Knack Roeselare speelt vanavond dé sleutelwedstrijd in zijn Champions-Leaguepoule. Het wordt Roeselare óf Piacenza, beseft ook de Australiër Ben Hardy (30).

“Zonder de Champions League zou ik waarschijnlijk niet voor Knack Roeselare getekend hebben”, geeft Ben Hardy toe. ” But having said that, ik ben nu wél erg tevreden dat ik hier ben. Het team, de omkadering, kortom alles binnen deze club is bijzonder professioneel. Ook voor mijn vrouw is het hier gemakkelijker dan in Italië, waar ze zich veel meer als buitenlander beschouwde. In België spreekt nagenoeg iedereen Engels en dat maakt de integratie een stuk eenvoudiger.”

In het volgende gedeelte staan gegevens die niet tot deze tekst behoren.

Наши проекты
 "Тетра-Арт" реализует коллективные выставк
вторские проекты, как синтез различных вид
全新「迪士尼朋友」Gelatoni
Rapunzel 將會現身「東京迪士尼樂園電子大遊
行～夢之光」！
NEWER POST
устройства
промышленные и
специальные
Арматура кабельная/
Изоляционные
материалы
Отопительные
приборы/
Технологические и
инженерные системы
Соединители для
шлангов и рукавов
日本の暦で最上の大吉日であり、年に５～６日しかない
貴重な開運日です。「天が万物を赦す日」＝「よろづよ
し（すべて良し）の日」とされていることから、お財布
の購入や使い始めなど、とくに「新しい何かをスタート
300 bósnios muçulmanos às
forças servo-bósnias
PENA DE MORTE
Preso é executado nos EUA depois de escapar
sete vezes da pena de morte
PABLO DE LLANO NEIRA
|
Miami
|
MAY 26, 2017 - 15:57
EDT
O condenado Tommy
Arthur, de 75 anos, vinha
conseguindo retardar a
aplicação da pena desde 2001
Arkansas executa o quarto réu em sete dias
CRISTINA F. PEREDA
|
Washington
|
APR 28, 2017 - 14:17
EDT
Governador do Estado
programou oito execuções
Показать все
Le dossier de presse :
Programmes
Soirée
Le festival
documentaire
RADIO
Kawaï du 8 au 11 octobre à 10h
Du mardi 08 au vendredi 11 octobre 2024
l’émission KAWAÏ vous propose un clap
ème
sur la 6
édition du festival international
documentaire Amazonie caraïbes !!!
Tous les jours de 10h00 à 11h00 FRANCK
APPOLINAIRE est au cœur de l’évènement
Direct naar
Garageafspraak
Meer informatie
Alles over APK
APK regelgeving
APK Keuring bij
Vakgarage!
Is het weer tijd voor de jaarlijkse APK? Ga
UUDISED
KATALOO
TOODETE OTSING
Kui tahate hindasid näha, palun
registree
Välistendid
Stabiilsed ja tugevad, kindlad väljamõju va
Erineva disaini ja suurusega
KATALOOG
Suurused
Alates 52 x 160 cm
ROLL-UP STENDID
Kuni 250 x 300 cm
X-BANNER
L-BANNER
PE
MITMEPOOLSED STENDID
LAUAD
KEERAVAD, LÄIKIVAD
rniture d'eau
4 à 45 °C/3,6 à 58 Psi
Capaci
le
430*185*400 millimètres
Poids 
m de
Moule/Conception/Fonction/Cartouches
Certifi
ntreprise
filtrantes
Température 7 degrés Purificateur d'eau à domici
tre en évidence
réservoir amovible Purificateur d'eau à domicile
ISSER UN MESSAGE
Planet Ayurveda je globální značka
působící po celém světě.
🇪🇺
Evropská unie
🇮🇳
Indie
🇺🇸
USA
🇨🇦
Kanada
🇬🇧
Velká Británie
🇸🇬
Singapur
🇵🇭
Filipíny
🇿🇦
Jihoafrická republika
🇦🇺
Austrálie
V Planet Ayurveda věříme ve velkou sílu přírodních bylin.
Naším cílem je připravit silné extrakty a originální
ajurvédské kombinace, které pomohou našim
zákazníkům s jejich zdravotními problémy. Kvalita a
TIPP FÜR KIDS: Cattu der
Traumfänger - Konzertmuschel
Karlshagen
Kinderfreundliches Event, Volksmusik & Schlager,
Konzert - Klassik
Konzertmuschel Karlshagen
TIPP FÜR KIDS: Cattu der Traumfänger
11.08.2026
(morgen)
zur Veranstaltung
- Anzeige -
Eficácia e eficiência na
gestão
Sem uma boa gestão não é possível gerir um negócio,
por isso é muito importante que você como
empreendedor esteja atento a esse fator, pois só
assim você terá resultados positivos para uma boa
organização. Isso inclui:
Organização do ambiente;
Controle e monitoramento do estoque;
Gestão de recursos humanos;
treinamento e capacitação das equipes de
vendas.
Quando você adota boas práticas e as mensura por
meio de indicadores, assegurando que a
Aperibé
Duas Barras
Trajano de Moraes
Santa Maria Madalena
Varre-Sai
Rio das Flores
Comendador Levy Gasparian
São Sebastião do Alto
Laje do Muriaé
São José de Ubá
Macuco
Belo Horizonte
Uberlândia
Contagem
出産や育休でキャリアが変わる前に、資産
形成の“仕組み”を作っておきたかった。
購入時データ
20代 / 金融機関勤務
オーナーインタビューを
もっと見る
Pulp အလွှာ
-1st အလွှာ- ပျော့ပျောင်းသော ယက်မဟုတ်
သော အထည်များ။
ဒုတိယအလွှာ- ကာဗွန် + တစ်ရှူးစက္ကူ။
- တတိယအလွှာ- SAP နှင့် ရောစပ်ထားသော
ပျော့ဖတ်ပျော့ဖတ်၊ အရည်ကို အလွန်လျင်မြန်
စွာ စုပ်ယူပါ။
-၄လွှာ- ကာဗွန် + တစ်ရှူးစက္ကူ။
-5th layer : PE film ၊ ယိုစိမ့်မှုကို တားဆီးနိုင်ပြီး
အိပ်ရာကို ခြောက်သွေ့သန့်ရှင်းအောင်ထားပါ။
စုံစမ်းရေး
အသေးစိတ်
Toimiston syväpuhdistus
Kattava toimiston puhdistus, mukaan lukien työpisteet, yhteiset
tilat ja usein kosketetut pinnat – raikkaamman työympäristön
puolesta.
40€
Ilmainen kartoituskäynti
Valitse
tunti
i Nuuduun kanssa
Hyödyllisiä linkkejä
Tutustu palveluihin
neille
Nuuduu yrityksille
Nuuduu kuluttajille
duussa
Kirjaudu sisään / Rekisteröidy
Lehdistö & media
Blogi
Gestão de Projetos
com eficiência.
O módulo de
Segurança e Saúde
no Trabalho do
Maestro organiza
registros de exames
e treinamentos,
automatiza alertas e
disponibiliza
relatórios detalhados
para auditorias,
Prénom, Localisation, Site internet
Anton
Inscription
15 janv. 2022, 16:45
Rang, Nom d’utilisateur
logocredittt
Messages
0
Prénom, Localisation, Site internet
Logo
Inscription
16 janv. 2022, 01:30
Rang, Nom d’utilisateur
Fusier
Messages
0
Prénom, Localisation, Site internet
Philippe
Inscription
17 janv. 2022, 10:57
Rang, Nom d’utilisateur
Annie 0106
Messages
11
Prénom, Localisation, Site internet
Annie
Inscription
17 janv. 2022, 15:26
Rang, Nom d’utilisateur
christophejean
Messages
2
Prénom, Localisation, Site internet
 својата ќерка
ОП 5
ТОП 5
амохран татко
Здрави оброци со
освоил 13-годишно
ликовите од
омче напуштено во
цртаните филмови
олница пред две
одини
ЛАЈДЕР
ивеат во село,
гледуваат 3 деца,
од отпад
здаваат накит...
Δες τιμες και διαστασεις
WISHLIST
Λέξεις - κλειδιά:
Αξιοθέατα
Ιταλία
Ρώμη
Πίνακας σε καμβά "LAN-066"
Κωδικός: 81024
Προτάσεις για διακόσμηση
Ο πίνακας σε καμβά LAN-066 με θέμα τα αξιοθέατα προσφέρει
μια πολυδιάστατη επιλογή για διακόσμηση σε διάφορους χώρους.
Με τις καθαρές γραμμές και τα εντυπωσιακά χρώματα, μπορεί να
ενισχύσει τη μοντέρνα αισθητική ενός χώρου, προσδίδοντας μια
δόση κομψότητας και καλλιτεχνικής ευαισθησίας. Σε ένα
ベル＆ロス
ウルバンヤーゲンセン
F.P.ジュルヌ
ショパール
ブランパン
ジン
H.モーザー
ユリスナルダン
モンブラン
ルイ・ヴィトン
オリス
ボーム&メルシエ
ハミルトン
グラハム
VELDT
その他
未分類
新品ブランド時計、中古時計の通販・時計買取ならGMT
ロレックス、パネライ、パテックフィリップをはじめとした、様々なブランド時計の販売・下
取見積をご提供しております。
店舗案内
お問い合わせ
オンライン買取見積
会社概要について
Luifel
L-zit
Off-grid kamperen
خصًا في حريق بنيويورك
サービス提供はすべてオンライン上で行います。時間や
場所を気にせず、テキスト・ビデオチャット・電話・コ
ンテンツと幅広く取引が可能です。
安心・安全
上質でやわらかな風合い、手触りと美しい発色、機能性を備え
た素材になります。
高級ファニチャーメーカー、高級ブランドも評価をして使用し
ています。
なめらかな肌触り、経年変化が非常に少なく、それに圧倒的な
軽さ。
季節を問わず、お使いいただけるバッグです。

Zelf heeft Hardy geen last van aanpassingsproblemen, toch niet naast het veld. “Het maakt niet veel uit waar ik ben. Op dit moment in mijn leven is het enkel volleybal en familie. Ben ik niet aan het trainen, dan ben ik thuis bij Sharon en ons dochtertje Tyla. Jezelf opnieuw manifesteren op het terrein is altijd iets lastiger, wennen aan een nieuwe spelverdeler vergt wat tijd. Like a new boy on the block again.”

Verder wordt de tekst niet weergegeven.